Exploiting Heterogeneity in Operational Neural Networks by Synaptic
Plasticity
- URL: http://arxiv.org/abs/2009.08934v1
- Date: Fri, 21 Aug 2020 19:03:23 GMT
- Title: Exploiting Heterogeneity in Operational Neural Networks by Synaptic
Plasticity
- Authors: Serkan Kiranyaz, Junaid Malik, Habib Ben Abdallah, Turker Ince,
Alexandros Iosifidis, Moncef Gabbouj
- Abstract summary: Recently proposed network model, Operational Neural Networks (ONNs), can generalize the conventional Convolutional Neural Networks (CNNs)
In this study the focus is drawn on searching the best-possible operator set(s) for the hidden neurons of the network based on the Synaptic Plasticity paradigm that poses the essential learning theory in biological neurons.
Experimental results over highly challenging problems demonstrate that the elite ONNs even with few neurons and layers can achieve a superior learning performance than GIS-based ONNs.
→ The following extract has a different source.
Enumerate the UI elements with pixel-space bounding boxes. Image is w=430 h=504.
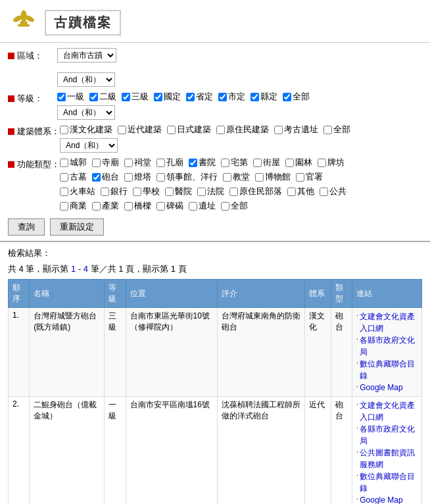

- Score: 87.32169414230822
- License: http://arxiv.org/licenses/nonexclusive-distrib/1.0/
- Abstract: The recently proposed network model, Operational Neural Networks (ONNs), can
generalize the conventional Convolutional Neural Networks (CNNs) that are
homogenous only with a linear neuron model. As a heterogenous network model,
ONNs are based on a generalized neuron model that can encapsulate any set of
non-linear operators to boost diversity and to learn highly complex and
multi-modal functions or spaces with minimal network complexity and training
data. However, the default search method to find optimal operators in ONNs, the
so-called Greedy Iterative Search (GIS) method, usually takes several training
sessions to find a single operator set per layer. This is not only
computationally demanding, also the network heterogeneity is limited since the
same set of operators will then be used for all neurons in each layer. To
address this deficiency and exploit a superior level of heterogeneity, in this
study the focus is drawn on searching the best-possible operator set(s) for the
hidden neurons of the network based on the Synaptic Plasticity paradigm that
poses the essential learning theory in biological neurons. During training,
each operator set in the library can be evaluated by their synaptic plasticity
level, ranked from the worst to the best, and an elite ONN can then be
configured using the top ranked operator sets found at each hidden layer.
Experimental results over highly challenging problems demonstrate that the
elite ONNs even with few neurons and layers can achieve a superior learning
performance than GIS-based ONNs and as a result the performance gap over the
CNNs further widens.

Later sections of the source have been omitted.